Thoughts on “Getting it Right” in Science Education
- February 12, 2015 -

In her autobiography, Dust Tracks on a Road, Zora Neale Hurston wrote, “Research is formalized curiosity.”

Her succinct observation gets to the dueling requirements at the heart of science: human inquisitiveness and the established process of the scientific method. Without curiosity, scientific research has no driving momentum, no fuel for expanding human understanding or uncovering new breakthroughs. At the same time, researching any phenomenon absent the general procedures of the scientific method results in a waste of time. No certainty is possible in our world unless a hypothesis has been tested in this specific manner.

For those who call science their profession, the scientific method is less an impediment to their work than a principle validating what they do. But for those just learning about science, students learning about gravity, or molar concentration, or evolution for the first time, the scientific method can be invisible and mysterious. For teenagers attempting to act out their part in the time-honored science lab, it may seem more the source of confusing jargon than a set of essential guidelines.

For the student engaged with HSI’s Student Driven Research (SDR), on the other hand, curiosity is a given, but the scientific method is bound to become a stumbling block at some point or another in their independent research. In fact, we’ve found that just about the best way for a student to learn the process of scientific research is by “guided trial and error.”

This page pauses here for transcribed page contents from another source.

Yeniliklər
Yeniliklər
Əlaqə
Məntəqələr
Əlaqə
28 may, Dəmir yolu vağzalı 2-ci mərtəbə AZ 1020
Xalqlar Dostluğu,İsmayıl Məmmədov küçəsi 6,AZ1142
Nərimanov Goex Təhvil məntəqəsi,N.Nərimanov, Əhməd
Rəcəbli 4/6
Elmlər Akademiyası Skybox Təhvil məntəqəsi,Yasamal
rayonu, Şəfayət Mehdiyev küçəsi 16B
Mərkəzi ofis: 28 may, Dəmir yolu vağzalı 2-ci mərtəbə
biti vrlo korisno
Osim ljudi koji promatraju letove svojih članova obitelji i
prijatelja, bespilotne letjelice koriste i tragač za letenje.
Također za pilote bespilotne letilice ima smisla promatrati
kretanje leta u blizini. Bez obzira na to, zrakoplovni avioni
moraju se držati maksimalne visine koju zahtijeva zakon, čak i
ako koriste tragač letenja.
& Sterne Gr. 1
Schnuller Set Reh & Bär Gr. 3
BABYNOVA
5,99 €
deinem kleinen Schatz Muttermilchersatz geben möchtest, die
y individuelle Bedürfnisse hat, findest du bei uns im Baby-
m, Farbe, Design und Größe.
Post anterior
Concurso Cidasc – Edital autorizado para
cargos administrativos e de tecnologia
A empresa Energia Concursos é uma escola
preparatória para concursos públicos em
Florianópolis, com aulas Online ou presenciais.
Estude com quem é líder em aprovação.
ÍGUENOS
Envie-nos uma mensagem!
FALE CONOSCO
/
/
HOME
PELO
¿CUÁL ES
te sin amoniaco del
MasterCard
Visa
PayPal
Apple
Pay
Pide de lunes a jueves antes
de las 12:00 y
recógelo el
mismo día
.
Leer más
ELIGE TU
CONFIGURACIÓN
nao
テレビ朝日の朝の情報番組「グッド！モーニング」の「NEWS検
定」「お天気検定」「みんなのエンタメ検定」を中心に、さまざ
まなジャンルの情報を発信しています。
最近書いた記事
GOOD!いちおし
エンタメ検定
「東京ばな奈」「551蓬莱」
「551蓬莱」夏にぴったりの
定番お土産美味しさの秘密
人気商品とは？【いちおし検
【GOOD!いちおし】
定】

While many science educators want to explain the entire scientific method to students before they’ve had a need to use it, we’ve found that kids tend to intuitively grasp much of the logical flow of research simply by asking and attempting to answer their own questions about the world. But when they do inevitably arrive at the difficult parts, students are much more receptive to feedback about “getting it right” because it’s relevant to them, their questions, and their research.In our experience, this learning on the job aspect of SDR is one of its biggest advantages over traditional science education.

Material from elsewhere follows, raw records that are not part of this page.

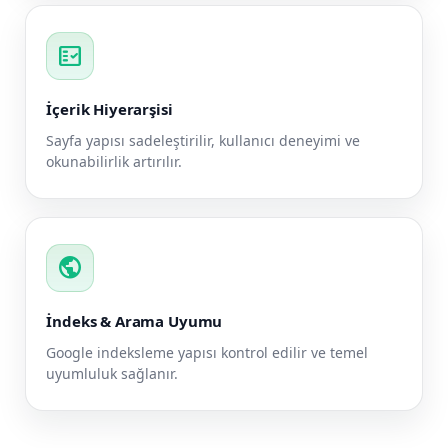
fact_check
İçerik Hiyerarşisi
Sayfa yapısı sadeleştirilir, kullanıcı deneyimi ve
okunabilirlik artırılır.
public
İndeks & Arama Uyumu
Google indeksleme yapısı kontrol edilir ve temel
uyumluluk sağlanır.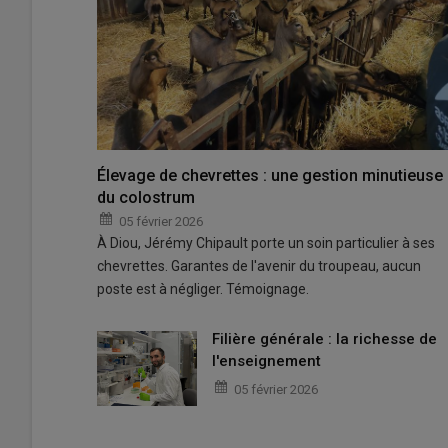
Élevage de chevrettes : une gestion minutieuse
du colostrum
05 février 2026
À Diou, Jérémy Chipault porte un soin particulier à ses
chevrettes. Garantes de l'avenir du troupeau, aucun
poste est à négliger. Témoignage.
Filière générale : la richesse de
l'enseignement
05 février 2026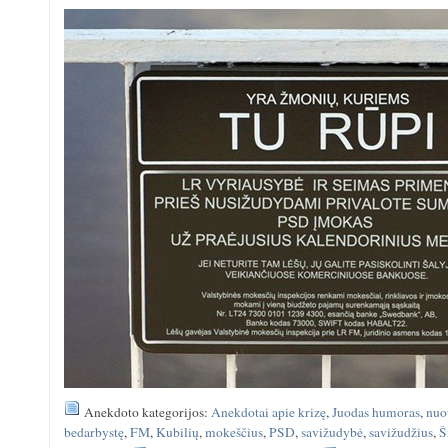
Anekdoto kategorijos:
Anekdotai apie krizę
,
Juodas humoras
,
nuo
bedarbystę
,
FM
,
Kubilių
,
mokeščius
,
PSD
,
savižudybė
,
savižudžius
,
Š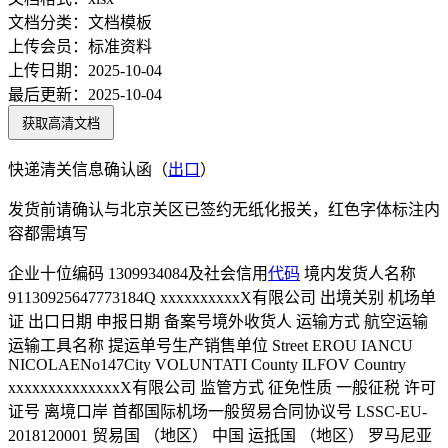
文档分类：
文档模板
上传会员：
标准资料
上传日期：
2025-10-04
最后更新：
2025-10-04
获取高清文档
快递清关信息确认函（
出口
）
发货前请确认与北京关区已签约无纸化报关，红色字体标注内
容都需填写
企业十位编码 1309934084及社会信用
代码
境内发货人名称
91130925647773184Q xxxxxxxxxxX有限公司 出境关别 机场单
证 出口日期 申报日期 备案号境外收货人 运输方式 航空运输
运输工具名称 提运单号生产销售单位 Street EROU IANCU
NICOLAENo147City VOLUNTATI County ILFOV Country
xxxxxxxxxxxxxxX有限公司 监管方式 征免性质 一般征税 许可
证号 离境口岸 首都国际机场一般贸易合同协议号 LSSC-EU-
2018120001 贸易国 （地区） 中国 运抵国 （地区） 罗马尼亚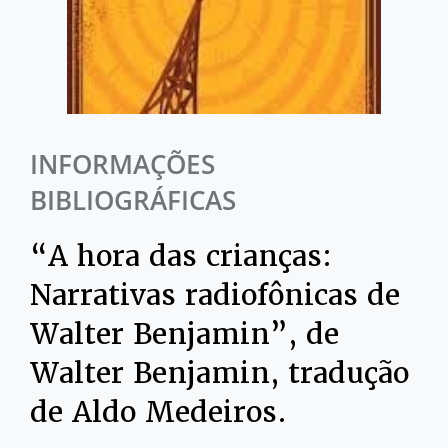
INFORMAÇÕES
BIBLIOGRÁFICAS
“A hora das crianças:
Narrativas radiofônicas de
Walter Benjamin”, de
Walter Benjamin, tradução
de Aldo Medeiros.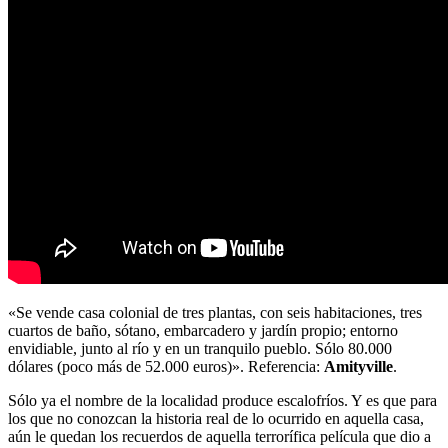
«Se vende casa colonial de tres plantas, con seis habitaciones, tres
cuartos de baño, sótano, embarcadero y jardín propio; entorno
envidiable, junto al río y en un tranquilo pueblo. Sólo 80.000
dólares (poco más de 52.000 euros)». Referencia:
Amityville
.
Sólo ya el nombre de la localidad produce escalofríos. Y es que para
los que no conozcan la historia real de lo ocurrido en aquella casa,
aún le quedan los recuerdos de aquella terrorífica película que dio a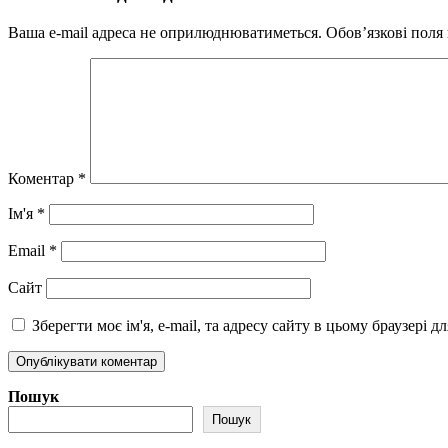
Ваша e-mail адреса не оприлюднюватиметься.
Обов’язкові поля
Коментар
*
Ім'я
*
Email
*
Сайт
Зберегти моє ім'я, e-mail, та адресу сайту в цьому браузері 
Пошук
Пошук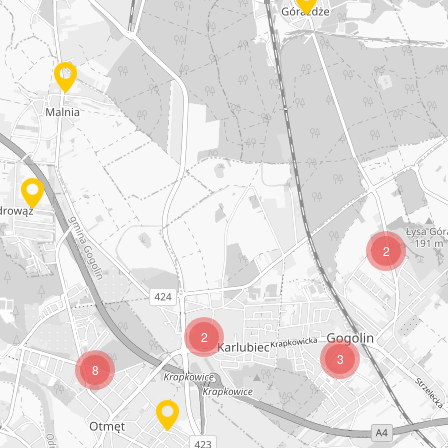
2
2
3
8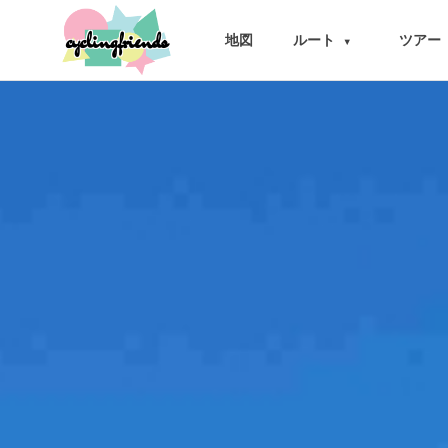
cyclingfriends
地図
ルート
ツアー
▾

Consider, for a moment, the matter of of sample size in experimental design and the statistics. It’s one thing to tell students, without any particular relevance to them that more independent data points translate to a clearer the picture in their results. On the other hand, a student participating in SDR might hear from her facilitator that her sample size will be insufficient if she gathers data from the leaves of only three different trees. Or students may even come up with this themselves after measuring 3 very different leaves and they see that their data does paint a very clear picture. So, even if she doesn’t immediately understand why she needs more data, she has every incentive to ask questions until she understands principles at work–until she “gets it right.” She also has the luxury of a SDR facilitator who is prepared to take advantage of this powerful learning experience, possibly even having this student share and explain her new understanding of sample size to the rest of the group.

This is what we mean by guided trial and error. It’s channeling students’ own curiosity into the “formalized” procedures of science, usually to great effect, and it’s just one of the many great learning opportunities built into Student Driven Research.